WHAT IS NEEDED: Please set down the listing exactly, from the first line to the last.

* * *

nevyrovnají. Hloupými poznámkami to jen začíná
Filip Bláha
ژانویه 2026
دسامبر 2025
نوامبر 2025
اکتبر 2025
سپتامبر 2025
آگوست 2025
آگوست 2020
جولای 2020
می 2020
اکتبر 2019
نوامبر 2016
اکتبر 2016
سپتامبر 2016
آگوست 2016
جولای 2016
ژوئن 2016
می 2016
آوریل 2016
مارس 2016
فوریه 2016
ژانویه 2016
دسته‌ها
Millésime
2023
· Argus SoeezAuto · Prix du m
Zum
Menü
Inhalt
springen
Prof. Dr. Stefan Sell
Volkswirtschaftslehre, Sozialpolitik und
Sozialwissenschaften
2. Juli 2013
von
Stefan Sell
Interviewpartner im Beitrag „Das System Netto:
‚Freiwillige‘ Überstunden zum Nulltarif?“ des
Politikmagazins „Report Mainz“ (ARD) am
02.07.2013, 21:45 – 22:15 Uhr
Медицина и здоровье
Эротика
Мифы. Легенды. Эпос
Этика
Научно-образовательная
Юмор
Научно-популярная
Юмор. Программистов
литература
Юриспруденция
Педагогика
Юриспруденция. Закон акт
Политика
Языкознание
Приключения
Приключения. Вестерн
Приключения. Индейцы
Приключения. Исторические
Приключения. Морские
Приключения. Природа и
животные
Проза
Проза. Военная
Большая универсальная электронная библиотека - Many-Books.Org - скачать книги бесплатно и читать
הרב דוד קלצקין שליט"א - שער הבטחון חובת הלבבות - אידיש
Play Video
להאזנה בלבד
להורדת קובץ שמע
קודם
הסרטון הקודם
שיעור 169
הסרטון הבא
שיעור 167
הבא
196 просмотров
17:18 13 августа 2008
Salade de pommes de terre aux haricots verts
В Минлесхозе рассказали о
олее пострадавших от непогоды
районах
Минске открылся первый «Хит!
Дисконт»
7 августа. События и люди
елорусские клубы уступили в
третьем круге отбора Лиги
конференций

* * *

ANSWER TO THE PROBLEM:
nevyrovnají. Hloupými poznámkami to jen začíná
Filip Bláha
ژانویه 2026
دسامبر 2025
نوامبر 2025
اکتبر 2025
سپتامبر 2025
آگوست 2025
آگوست 2020
جولای 2020
می 2020
اکتبر 2019
نوامبر 2016
اکتبر 2016
سپتامبر 2016
آگوست 2016
جولای 2016
ژوئن 2016
می 2016
آوریل 2016
مارس 2016
فوریه 2016
ژانویه 2016
دسته‌ها
Millésime
2023
· Argus SoeezAuto · Prix du m
Zum
Menü
Inhalt
springen
Prof. Dr. Stefan Sell
Volkswirtschaftslehre, Sozialpolitik und
Sozialwissenschaften
2. Juli 2013
von
Stefan Sell
Interviewpartner im Beitrag „Das System Netto:
‚Freiwillige‘ Überstunden zum Nulltarif?“ des
Politikmagazins „Report Mainz“ (ARD) am
02.07.2013, 21:45 – 22:15 Uhr
Медицина и здоровье
Эротика
Мифы. Легенды. Эпос
Этика
Научно-образовательная
Юмор
Научно-популярная
Юмор. Программистов
литература
Юриспруденция
Педагогика
Юриспруденция. Закон акт
Политика
Языкознание
Приключения
Приключения. Вестерн
Приключения. Индейцы
Приключения. Исторические
Приключения. Морские
Приключения. Природа и
животные
Проза
Проза. Военная
Большая универсальная электронная библиотека - Many-Books.Org - скачать книги бесплатно и читать
הרב דוד קלצקין שליט"א - שער הבטחון חובת הלבבות - אידיש
Play Video
להאזנה בלבד
להורדת קובץ שמע
קודם
הסרטון הקודם
שיעור 169
הסרטון הבא
שיעור 167
הבא
196 просмотров
17:18 13 августа 2008
Salade de pommes de terre aux haricots verts
В Минлесхозе рассказали о
олее пострадавших от непогоды
районах
Минске открылся первый «Хит!
Дисконт»
7 августа. События и люди
елорусские клубы уступили в
третьем круге отбора Лиги
конференций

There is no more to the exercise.